1. INFER the best approach

• Looking at \(\frac{45r}{s} - 45rs\), I notice both terms share the factor \(45r\)
• Strategic insight: Factor out the common term first to simplify the expression

2. SIMPLIFY by factoring out the common term

• Factor out \(45r\): \(45r(\frac{1}{s} - s)\)
• Now I need to simplify what's in the parentheses

3. SIMPLIFY the expression in parentheses

• I have: \(\frac{1}{s} - s\)
• To subtract these fractions, I need a common denominator of \(s\)
• Rewrite \(s\) as \(\frac{s²}{s}\): \(\frac{1}{s} - \frac{s²}{s}\)
• Combine: \(\frac{1 - s²}{s}\)

4. Write the final expression

• \(45r(\frac{1}{s} - s) = \frac{45r(1 - s²)}{s}\)

Answer: D

Why Students Usually Falter on This Problem

Most Common Error Path:

Weak INFER skill: Students don't recognize that factoring out \(45r\) first is the key strategic step. Instead, they try to work directly with the original fractions or attempt to combine terms incorrectly.

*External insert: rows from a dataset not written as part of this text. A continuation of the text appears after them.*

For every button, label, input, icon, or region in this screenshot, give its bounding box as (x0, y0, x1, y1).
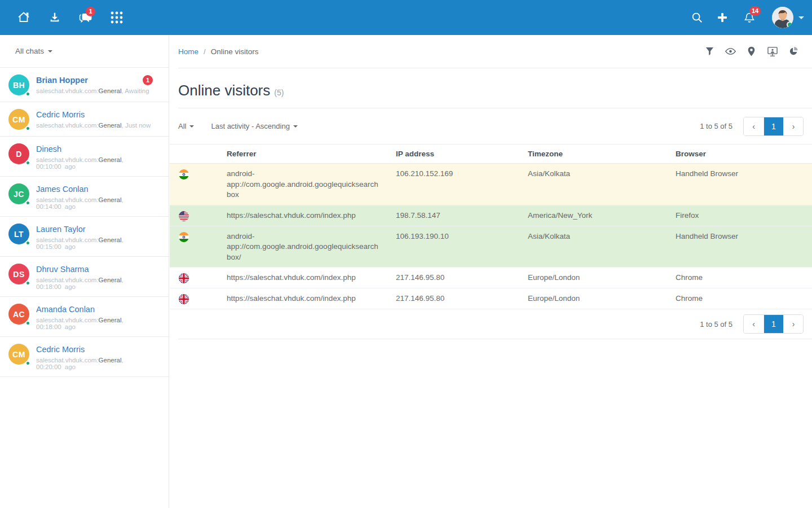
online-dot (25, 91, 30, 97)
chat-meta: , Awaiting (122, 87, 149, 94)
download-button[interactable] (39, 0, 70, 35)
chat-site: saleschat.vhduk.com: (36, 196, 99, 203)
pager: ‹ 1 › (743, 314, 804, 334)
online-dot (25, 160, 30, 165)
pagination-bottom: 1 to 5 of 5 ‹ 1 › (700, 314, 804, 334)
visitors-table: Referrer IP address Timezone Browser and… (170, 144, 812, 309)
chat-item-brian-hopper[interactable]: BH Brian Hopper saleschat.vhduk.com:Gene… (0, 68, 169, 102)
plus-icon (717, 12, 728, 23)
chat-ago: ago (65, 323, 76, 330)
home-button[interactable] (8, 0, 39, 35)
breadcrumb-home-link[interactable]: Home (178, 47, 198, 56)
visitor-row[interactable]: android-app://com.google.android.googleq… (170, 164, 812, 205)
user-menu[interactable] (772, 7, 804, 28)
timezone-cell: Asia/Kolkata (528, 226, 676, 268)
pager: ‹ 1 › (743, 117, 804, 136)
chat-group: General (99, 317, 122, 323)
chat-name: Cedric Morris (36, 344, 160, 354)
filter-icon[interactable] (699, 40, 720, 63)
page-1-button[interactable]: 1 (764, 315, 783, 333)
chat-item-cedric-morris-2[interactable]: CM Cedric Morris saleschat.vhduk.com:Gen… (0, 337, 169, 377)
prev-page-button[interactable]: ‹ (744, 315, 764, 333)
grid-icon (109, 10, 124, 25)
chat-group: General (99, 357, 122, 364)
avatar-initials: BH (13, 81, 25, 90)
chat-body: Lauren Taylor saleschat.vhduk.com:Genera… (36, 224, 160, 250)
sort-dropdown[interactable]: Last activity - Ascending (211, 122, 297, 130)
search-button[interactable] (684, 0, 709, 35)
flag-india-icon (179, 232, 189, 242)
pie-chart-icon[interactable] (783, 40, 804, 63)
unread-badge: 1 (143, 75, 153, 85)
all-chats-dropdown[interactable]: All chats (0, 35, 169, 68)
user-online-dot (787, 21, 793, 28)
online-dot (25, 200, 30, 205)
chat-body: Brian Hopper saleschat.vhduk.com:General… (36, 75, 149, 94)
referrer-cell: android-app://com.google.android.googleq… (227, 164, 396, 205)
table-header-row: Referrer IP address Timezone Browser (170, 144, 812, 164)
chat-item-lauren-taylor[interactable]: LT Lauren Taylor saleschat.vhduk.com:Gen… (0, 217, 169, 257)
eye-icon[interactable] (720, 40, 741, 63)
flag-uk-icon (179, 294, 189, 304)
chat-site: saleschat.vhduk.com: (36, 122, 99, 129)
divider (178, 339, 812, 339)
apps-button[interactable] (101, 0, 132, 35)
visitor-row[interactable]: https://saleschat.vhduk.com/index.php 21… (170, 268, 812, 288)
chat-meta: , Just now (122, 122, 151, 129)
prev-page-button[interactable]: ‹ (744, 117, 764, 135)
chat-item-dhruv-sharma[interactable]: DS Dhruv Sharma saleschat.vhduk.com:Gene… (0, 257, 169, 297)
avatar: CM (8, 344, 29, 365)
referrer-cell: https://saleschat.vhduk.com/index.php (227, 288, 396, 309)
timezone-cell: Europe/London (528, 288, 676, 309)
chat-item-james-conlan[interactable]: JC James Conlan saleschat.vhduk.com:Gene… (0, 177, 169, 217)
avatar: LT (8, 224, 29, 244)
visitor-row[interactable]: android-app://com.google.android.googleq… (170, 226, 812, 268)
next-page-button[interactable]: › (783, 315, 803, 333)
chat-item-amanda-conlan[interactable]: AC Amanda Conlan saleschat.vhduk.com:Gen… (0, 297, 169, 337)
country-cell (170, 268, 227, 288)
avatar: BH (8, 75, 29, 95)
page-header: Online visitors (5) (170, 68, 812, 108)
country-column-header (170, 144, 227, 164)
chats-button[interactable]: 1 (70, 0, 101, 35)
filter-all-dropdown[interactable]: All (178, 122, 194, 130)
visitor-row[interactable]: https://saleschat.vhduk.com/index.php 21… (170, 288, 812, 309)
timezone-cell: America/New_York (528, 205, 676, 226)
chat-body: Dhruv Sharma saleschat.vhduk.com:General… (36, 264, 160, 290)
chat-item-dinesh[interactable]: D Dinesh saleschat.vhduk.com:General, 00… (0, 137, 169, 177)
next-page-button[interactable]: › (783, 117, 803, 135)
chat-subtitle: saleschat.vhduk.com:General, Just now (36, 122, 151, 129)
location-pin-icon[interactable] (741, 40, 762, 63)
chat-site: saleschat.vhduk.com: (36, 237, 99, 243)
avatar-initials: CM (12, 350, 25, 359)
screenshare-icon[interactable] (762, 40, 783, 63)
chat-site: saleschat.vhduk.com: (36, 156, 99, 163)
chat-subtitle: saleschat.vhduk.com:General, Awaiting (36, 87, 149, 94)
timezone-cell: Asia/Kolkata (528, 164, 676, 205)
online-dot (25, 361, 30, 366)
country-cell (170, 288, 227, 309)
chat-body: James Conlan saleschat.vhduk.com:General… (36, 183, 160, 210)
ip-cell: 106.193.190.10 (396, 226, 528, 268)
sort-label: Last activity - Ascending (211, 122, 289, 130)
avatar: JC (8, 183, 29, 204)
chat-subtitle: saleschat.vhduk.com:General, 00:15:00ago (36, 237, 160, 250)
chat-name: James Conlan (36, 184, 160, 194)
avatar: DS (8, 264, 29, 284)
page-action-icons (699, 40, 804, 63)
main-content: Home / Online visitors Online visitors (… (170, 35, 812, 508)
chat-item-cedric-morris[interactable]: CM Cedric Morris saleschat.vhduk.com:Gen… (0, 102, 169, 137)
search-icon (691, 11, 703, 24)
page-1-button[interactable]: 1 (764, 117, 783, 135)
chat-site: saleschat.vhduk.com: (36, 317, 99, 323)
chat-group: General (99, 196, 122, 203)
browser-cell: Chrome (676, 288, 812, 309)
ip-cell: 198.7.58.147 (396, 205, 528, 226)
chat-ago: ago (65, 163, 76, 170)
chevron-down-icon (48, 50, 52, 52)
chat-group: General (99, 122, 122, 129)
visitor-row[interactable]: https://saleschat.vhduk.com/index.php 19… (170, 205, 812, 226)
add-button[interactable] (709, 0, 735, 35)
chat-ago: ago (65, 364, 76, 370)
notifications-button[interactable]: 14 (735, 0, 764, 35)
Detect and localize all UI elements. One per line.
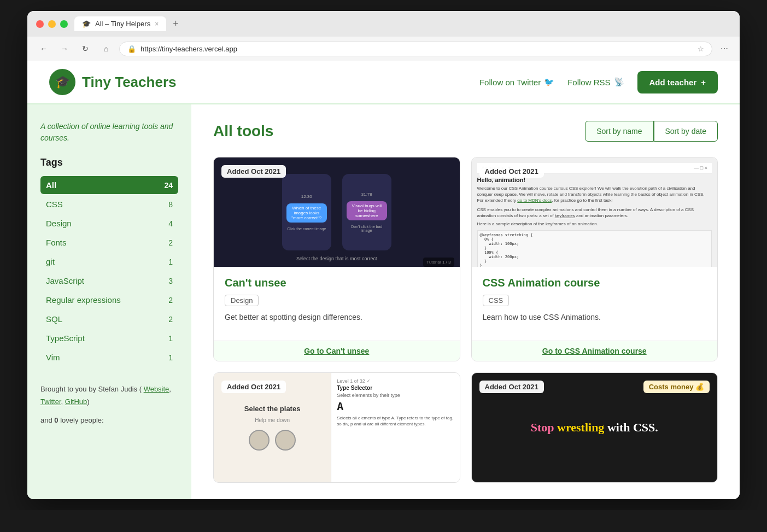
mock-css-right: Level 1 of 32 ✓ Type Selector Select ele…	[331, 373, 459, 482]
app-container: 🎓 Tiny Teachers Follow on Twitter 🐦 Foll…	[27, 61, 740, 499]
refresh-button[interactable]: ↻	[78, 41, 93, 56]
card-link-css-animation[interactable]: Go to CSS Animation course	[472, 341, 718, 361]
main-layout: A collection of online learning tools an…	[27, 104, 740, 499]
tag-item-fonts[interactable]: Fonts 2	[40, 233, 178, 252]
tab-title: All – Tiny Helpers	[95, 20, 150, 28]
tag-item-git[interactable]: git 1	[40, 253, 178, 271]
fullscreen-traffic-light[interactable]	[60, 20, 68, 28]
tag-item-design[interactable]: Design 4	[40, 214, 178, 232]
tag-label-typescript: TypeScript	[46, 334, 85, 343]
tag-label-fonts: Fonts	[46, 238, 67, 247]
mock-type-desc: Selects all elements of type A. Type ref…	[337, 415, 454, 427]
card-body-css-animation: CSS Animation course CSS Learn how to us…	[472, 267, 718, 341]
traffic-lights	[36, 20, 68, 28]
rss-icon: 📡	[614, 77, 624, 87]
minimize-traffic-light[interactable]	[48, 20, 56, 28]
tag-count-javascript: 3	[168, 277, 173, 285]
twitter-label: Follow on Twitter	[479, 78, 541, 87]
card-css-animation: Animations ▼ — □ × Hello, animation! Wel…	[471, 157, 718, 361]
back-button[interactable]: ←	[36, 41, 51, 56]
money-icon: 💰	[695, 383, 704, 391]
mock-css-code: @keyframes stretching { 0% { width: 100p…	[477, 230, 712, 267]
mock-plate-2	[275, 430, 296, 451]
credit-twitter-link[interactable]: Twitter	[40, 397, 61, 406]
add-teacher-button[interactable]: Add teacher +	[637, 71, 718, 93]
logo-icon: 🎓	[49, 69, 75, 95]
content-header: All tools Sort by name Sort by date	[213, 121, 718, 142]
tag-item-javascript[interactable]: JavaScript 3	[40, 272, 178, 290]
tag-label-javascript: JavaScript	[46, 276, 84, 285]
sidebar-people: and 0 lovely people:	[40, 416, 178, 424]
app-header: 🎓 Tiny Teachers Follow on Twitter 🐦 Foll…	[27, 61, 740, 104]
close-traffic-light[interactable]	[36, 20, 44, 28]
address-bar[interactable]: 🔒 https://tiny-teachers.vercel.app ☆	[119, 42, 712, 56]
card-badge-bottom-left: Added Oct 2021	[221, 381, 286, 393]
mock-css-sample: Here is a sample description of the keyf…	[477, 221, 712, 227]
tag-count-design: 4	[168, 219, 173, 228]
people-count: 0	[54, 416, 58, 424]
card-image-css-tricks: Stop wrestling with CSS. Added Oct 2021 …	[472, 373, 718, 482]
add-teacher-plus-icon: +	[701, 78, 706, 87]
credit-website-link[interactable]: Website	[144, 385, 169, 393]
tag-count-git: 1	[168, 258, 173, 266]
tag-count-all: 24	[164, 181, 173, 190]
card-link-cant-unsee[interactable]: Go to Can't unsee	[214, 341, 460, 361]
costs-money-label: Costs money	[649, 383, 694, 391]
follow-rss-link[interactable]: Follow RSS 📡	[567, 77, 624, 87]
sidebar-credit: Brought to you by Stefan Judis ( Website…	[40, 383, 178, 408]
browser-toolbar: ← → ↻ ⌂ 🔒 https://tiny-teachers.vercel.a…	[27, 37, 740, 61]
card-bottom-left: Select the plates Help me down Level 1 o…	[213, 372, 460, 483]
browser-titlebar: 🎓 All – Tiny Helpers × +	[27, 11, 740, 37]
active-tab[interactable]: 🎓 All – Tiny Helpers ×	[74, 16, 166, 31]
card-badge-css-animation: Added Oct 2021	[479, 165, 544, 178]
card-title-css-animation: CSS Animation course	[483, 277, 707, 289]
follow-twitter-link[interactable]: Follow on Twitter 🐦	[479, 77, 554, 87]
tags-heading: Tags	[40, 157, 178, 168]
extensions-button[interactable]: ⋯	[718, 42, 731, 55]
url-text: https://tiny-teachers.vercel.app	[140, 45, 693, 53]
card-image-bottom-left: Select the plates Help me down Level 1 o…	[214, 373, 460, 482]
home-button[interactable]: ⌂	[98, 41, 114, 56]
tag-label-regex: Regular expressions	[46, 295, 121, 305]
card-badge-css-tricks: Added Oct 2021	[479, 381, 544, 393]
tab-close-button[interactable]: ×	[155, 20, 159, 28]
tag-item-sql[interactable]: SQL 2	[40, 310, 178, 328]
tag-item-css[interactable]: CSS 8	[40, 195, 178, 213]
tutorial-indicator: Tutorial 1 / 3	[423, 258, 454, 267]
tag-item-regex[interactable]: Regular expressions 2	[40, 291, 178, 309]
header-actions: Follow on Twitter 🐦 Follow RSS 📡 Add tea…	[479, 71, 718, 93]
card-desc-cant-unsee: Get better at spotting design difference…	[225, 312, 449, 323]
tab-bar: 🎓 All – Tiny Helpers × +	[74, 16, 731, 31]
tag-label-design: Design	[46, 219, 72, 228]
mock-phone-2: 31:78 Visual bugs will be hiding somewhe…	[342, 174, 391, 250]
mock-msg-2: Visual bugs will be hiding somewhere	[347, 201, 387, 220]
tab-favicon: 🎓	[82, 20, 91, 28]
new-tab-button[interactable]: +	[173, 18, 179, 30]
card-title-cant-unsee: Can't unsee	[225, 277, 449, 289]
add-teacher-label: Add teacher	[649, 78, 697, 87]
credit-github-link[interactable]: GitHub	[65, 397, 87, 406]
card-badge-cant-unsee: Added Oct 2021	[221, 165, 286, 178]
sort-buttons: Sort by name Sort by date	[585, 121, 718, 142]
sidebar-tagline: A collection of online learning tools an…	[40, 121, 178, 144]
mock-headline: Stop wrestling with CSS.	[531, 420, 658, 435]
tag-item-vim[interactable]: Vim 1	[40, 348, 178, 366]
mock-anim-controls: — □ ×	[694, 165, 707, 171]
mock-type-code: A	[337, 400, 454, 413]
mock-level-text: Level 1 of 32 ✓	[337, 378, 454, 384]
cards-grid: 12:30 Which of these images looks "more …	[213, 157, 718, 483]
tag-list: All 24 CSS 8 Design 4 Fonts 2	[40, 176, 178, 366]
tag-item-typescript[interactable]: TypeScript 1	[40, 329, 178, 347]
mock-plate-circles	[249, 430, 296, 451]
rss-label: Follow RSS	[567, 78, 610, 87]
content-area: All tools Sort by name Sort by date 12:3…	[191, 104, 740, 499]
mock-type-title: Type Selector	[337, 385, 454, 391]
tag-count-sql: 2	[168, 315, 173, 324]
logo-text: Tiny Teachers	[82, 74, 176, 91]
logo-area: 🎓 Tiny Teachers	[49, 69, 176, 95]
sort-by-date-button[interactable]: Sort by date	[654, 121, 718, 142]
bookmark-icon[interactable]: ☆	[698, 45, 704, 53]
sort-by-name-button[interactable]: Sort by name	[585, 121, 653, 142]
tag-item-all[interactable]: All 24	[40, 176, 178, 194]
forward-button[interactable]: →	[57, 41, 72, 56]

This leads to confusion about how to proceed systematically, causing them to abandon the algebraic approach and guess among the answer choices.

Second Most Common Error:

Poor SIMPLIFY execution: Students correctly factor out \(45r\) but make errors when combining \(\frac{1}{s} - s\). They might forget to convert \(s\) to \(\frac{s²}{s}\) when finding the common denominator, leading to \(\frac{45r(1-s)}{s}\) instead of the correct \(\frac{45r(1-s²)}{s}\).

This may lead them to select Choice C (\(\frac{45r(1-s)}{s}\)).

The Bottom Line:

This problem tests whether students can systematically factor expressions and work confidently with algebraic fractions. The key insight is recognizing that factoring first makes the fraction arithmetic much more manageable.